■ EXERCISE BRIEF
From the line containing "Муніципальне теплоенергетичне планування та" to the end of the entries, return every line exactly, both ends included, and add nothing.

[Dataset excerpts]

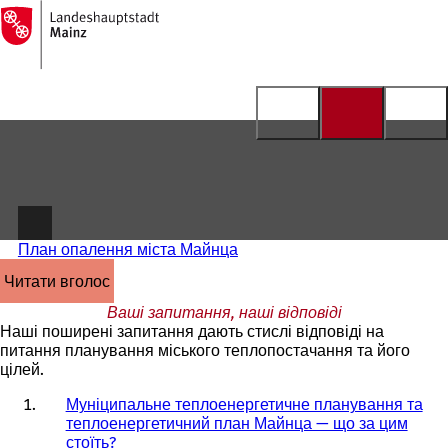
На
головну
Перейти до змісту
сторінку
План опалення міста Майнца
читати вголос
Ваші запитання, наші відповіді
Наші поширені запитання дають стислі відповіді на
питання планування міського теплопостачання та його
цілей.
Муніципальне теплоенергетичне планування та
теплоенергетичний план Майнца — що за цим
стоїть?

■ OUTPUT FOR THIS EXERCISE
Муніципальне теплоенергетичне планування та
теплоенергетичний план Майнца — що за цим
стоїть?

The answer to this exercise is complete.